In an explosive burst, it swam up the handle of the net, partially leaving the water and heading straight for Catania’s hand. Pressing its chin against the handle, it delivered its trademark shocks—rapid trains of 600-volt pulses that can stun small fish and incapacitate humans (or horses). “Despite wearing a [rubber] glove, it was pretty intimidating,” says Catania. “I made a little note to myself to come back and study this.”
Over time, Catania got better at eel-wrangling. In the last two years, he has single-handedly shown that an electric eel—not a true eel, but a type of knifefish—is a battery, Taser, remote control, and tracking device, all in one. With different kinds of pulses, it can make a prey animal twitch and so give away its presence, it can paralyze its victim by forcing all its muscles to contract, and it can monitor the movements of the stiffened targets. And when it wants to take down a really big target, like a crayfish, it can curl its body to deliver twice the shock for no extra effort.
Through all these discoveries, Catania’s mind kept returning to that image of a cornered eel hurtling up his net. “I suddenly realized how effective it would be as a defensive strategy,” he says.
The electric eel is a living battery, with the positive pole at its head and the negative one at its tail. When it’s fully submerged, the current it creates passes every which way through the water in between. That’s great for killing a small submerged target, but terrible for shocking a larger standing predator like a wading bird or English physicist Michael Faraday, who, after some (quite literally) hands-on experiments with electric eels in 1838, wrote: “When one hand was in the water the shock was felt in that hand only, whatever part of the fish it was applied to; it was not very strong, and it was only in the part immersed in water.”

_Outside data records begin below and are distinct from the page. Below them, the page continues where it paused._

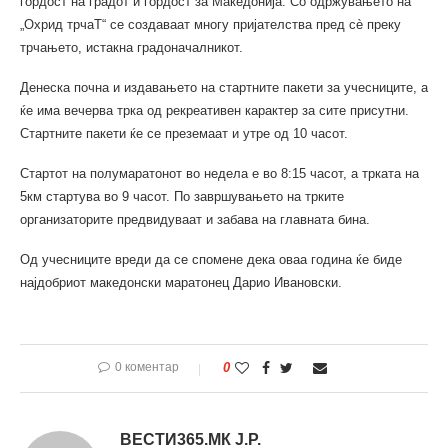
гордост на градот и гордост за Македонија. Со одржувањето на
„Охрид трчаТ“ се создаваат многу пријателства пред сè преку
трчањето, истакна градоначалникот.
Денеска почна и издавањето на стартните пакети за учесниците, а
ќе има вечерва трка од рекреативен карактер за сите присутни.
Стартните пакети ќе се преземаат и утре од 10 часот.
Стартот на полумаратонот во недела е во 8:15 часот, а трката на
5км стартува во 9 часот. По завршувањето на трките
организаторите предвидуваат и забава на главната бина.
Од учесниците вреди да се спомене дека оваа година ќе биде
најдобриот македонски маратонец Дарио Ивановски.
0 коментар
0
ВЕСТИ365.МК Ј.Р.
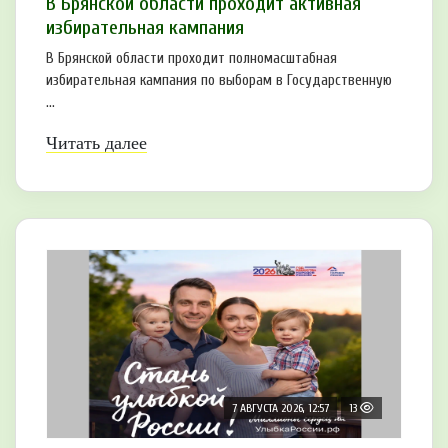
В Брянской области проходит активная
избирательная кампания
В Брянской области проходит полномасштабная
избирательная кампания по выборам в Государственную
...
Читать далее
7 АВГУСТА 2026, 12:57
13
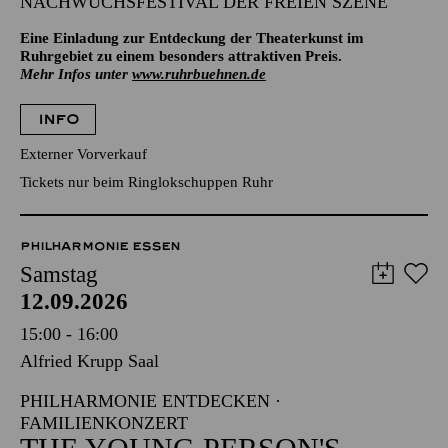
NACHWUCHSFESTIVAL DER FREIEN SZENE
Eine Einladung zur Entdeckung der Theaterkunst im
Ruhrgebiet zu einem besonders attraktiven Preis.
Mehr Infos unter
www.ruhrbuehnen.de
INFO
Externer Vorverkauf
Tickets nur beim Ringlokschuppen Ruhr
PHILHARMONIE ESSEN
Samstag
12.09.2026
15:00 - 16:00
Alfried Krupp Saal
PHILHARMONIE ENTDECKEN ·
FAMILIENKONZERT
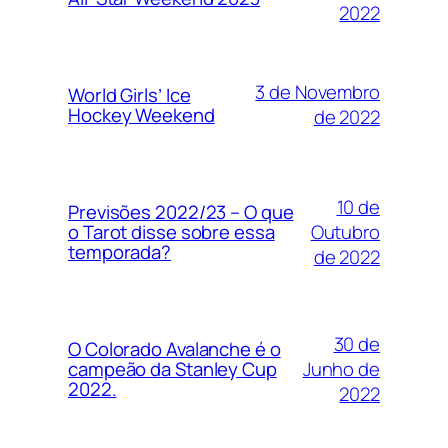
2022
3 de Novembro
World Girls’ Ice
Hockey Weekend
de 2022
10 de
Previsões 2022/23 – O que
Outubro
o Tarot disse sobre essa
temporada?
de 2022
30 de
O Colorado Avalanche é o
Junho de
campeão da Stanley Cup
2022.
2022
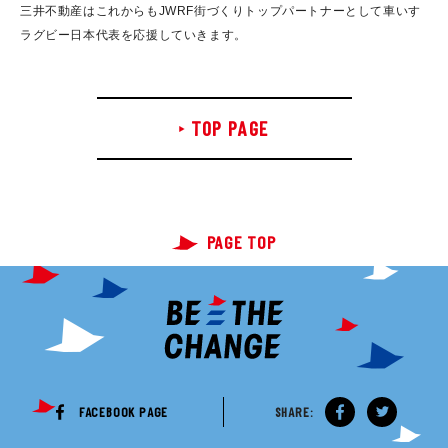
三井不動産はこれからもJWRF街づくりトップパートナーとして車いす
ラグビー日本代表を応援していきます。
TOP PAGE
PAGE TOP
FACEBOOK PAGE
SHARE:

But when the eel leaves the water and presses its head against its foe, it creates a short circuit. There’s nowhere else for the current to go except through the target. “At its full height, it’s giving virtually all of the current to the potential threat,” says Catania. “What it’s doing parallels a dimmer switch or a volume control knob,” he adds. By jumping, it dials its shocks up to 11.
“It’s a welcome example of a serendipitous discovery in animal behavior,” says Graciela Unguez from the New Mexico State University. “It pays off to be attentive to the unexpected!”
At first, Catania measured the eel’s volleys using conducting rods hooked up to a voltmeter. But as he says, “I strive to show people as much of the behaviour as possible, and when you have an animal who’s generating hundreds of volts of electricity, you have some fun options.” Such as: embedding LEDs in a prop crocodile head and a prosthetic arm. You can see the results below.
“Each of those flashes represents the firing of the nerves in a potential predator,” says Catania. “In each of those volleys, there are 200 pulses per second. That’s a very good rate for causing pain.”